With characters spread around the globe, Soderbergh’s cross-cutting between characters and their respective plights, character depth and development tends to take second or tertiary position. Shifting from the macro- to the micro-level gives us an at times exhilarating top-down, God’s-eye view on events as they unfold, but at a price: characters are defined almost exclusively by their job function or their narrative function. Damon’s character, an MEV-1 survivor (he’s immune), desperately concerned about his daughter (she may or may not be immune) retreats, partly by choice, partly by circumstance, into his home, a witness via TV shows and his living room window of the breakdown in social, political, and civic institutions. When introduced, Gould’s character seems poised for significant screen time, but he disappears early on, never to return. Absent for significant periods of screen time, Cotillard’s reappearance comes as a surprise (as in moviegoers might forget she’s in CONTAGION).

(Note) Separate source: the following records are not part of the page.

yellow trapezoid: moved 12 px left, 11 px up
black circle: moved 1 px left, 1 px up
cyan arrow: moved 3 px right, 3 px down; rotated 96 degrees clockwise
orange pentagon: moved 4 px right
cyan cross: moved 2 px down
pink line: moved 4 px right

Soderbergh, however, isn’t particularly concerned with character depths. He assumes that the scale and magnitude of the pandemic, the debilitating, deadly effect the fast-moving pandemic has on characters onscreen or off, and the clinical, methodical focus on procedure, on discovering the origin of the origin, of discovering how it works and spreads, containing the virus, and ultimately, finding a cure or vaccine, are sufficient to engage and maintain audience interest. He’s only partly right. When, inevitably, the narrative focuses to the search for a vaccine, and later, the ins-and-outs of disseminating the vaccine to the general population, narrative tension dissipates, ultimately vanishing in the seeming return to normality, minus a few hundred million bodies, of course.

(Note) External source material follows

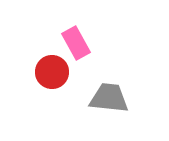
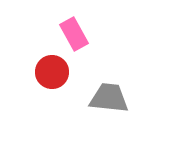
pink rectangle: moved 2 px left, 9 px up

If CONTAGION has any overarching, real-world lessons to impart on audiences, it’s this (a) wash your hands as frequently as possible, even if they bleed, and (b) avoid exchanging bodily fluids with loved ones and non-loved ones (or something along those lines). Cutting off physical contact, which Cheever euphemistically describes “social distancing,” an already present phenomenon (we live much of our lives virtually) helps to staunch the spread of the virus at the cost of interpersonal relationships. In short, Howard Hughes was right about the hand-washing thing. On a more serious note, CONTAGION succeeds in exploring what a worldwide, viral pandemic (sans zombies or deranged, blood-soaked automatons) would look like. That CONTAGION feels like an episode of CSI writ (mini-mega budget) large (Fishburne’s presence can’t help but add to the feeling) may or may not have been intentional, but it’s a conclusion that can be described as both obvious and inescapable, much like the fictional, if reality-based, virus in CONTAGION that threatens to vastly diminish or, quite possibly, wipe out humanity.